▸ **Problem description**:
In the listing that follows, count each line where the word "Winnipeg" appears; write nothing but the count.

= Beginning of Section =

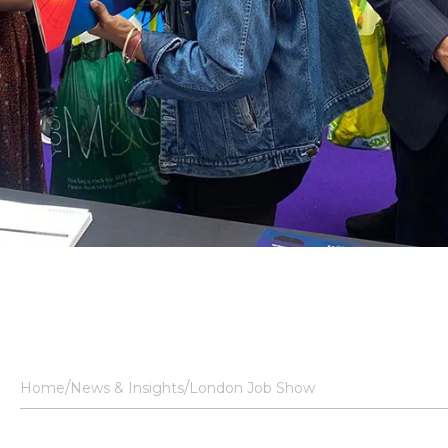
Home
News & Insights
London Job Show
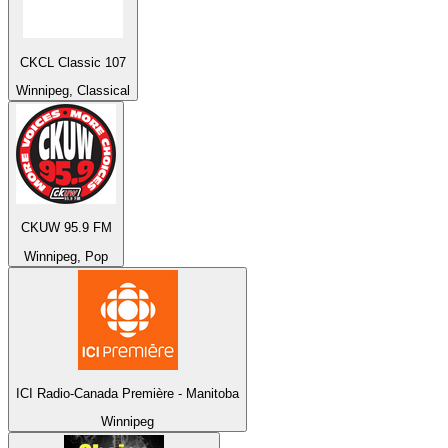
CKCL Classic 107
Winnipeg, Classical
CKUW 95.9 FM
Winnipeg, Pop
ICI Radio-Canada Première - Manitoba
Winnipeg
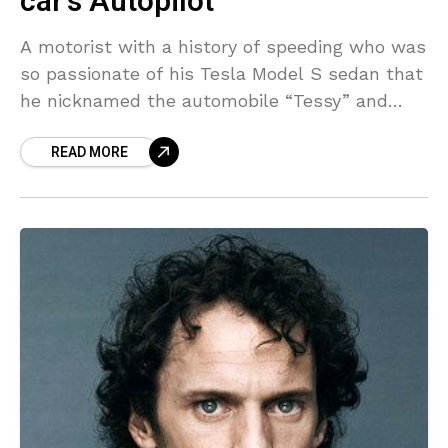
car’s Autopilot
A motorist with a history of speeding who was
so passionate of his Tesla Model S sedan that
he nicknamed the automobile “Tessy” and
applauded the security benefits of its
READ MORE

= End of Section =

▸ **Answer to the problem**:
3